Top of PROVIDED DATA
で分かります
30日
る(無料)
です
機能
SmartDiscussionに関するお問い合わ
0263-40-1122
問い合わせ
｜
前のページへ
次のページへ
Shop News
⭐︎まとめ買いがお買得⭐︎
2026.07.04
Bottom of PROVIDED DATA
Top of PROVIDED DATA
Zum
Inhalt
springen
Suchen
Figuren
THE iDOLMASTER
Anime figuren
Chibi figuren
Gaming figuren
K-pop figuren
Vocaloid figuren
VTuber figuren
Bottom of PROVIDED DATA
TASK DIRECTIONS » The response must hold only the lines above from the line with "Chibi figuren" through the line with "VTuber figuren", each copied exactly, both ends kept.

TASK ANSWER »
Chibi figuren
Gaming figuren
K-pop figuren
Vocaloid figuren
VTuber figuren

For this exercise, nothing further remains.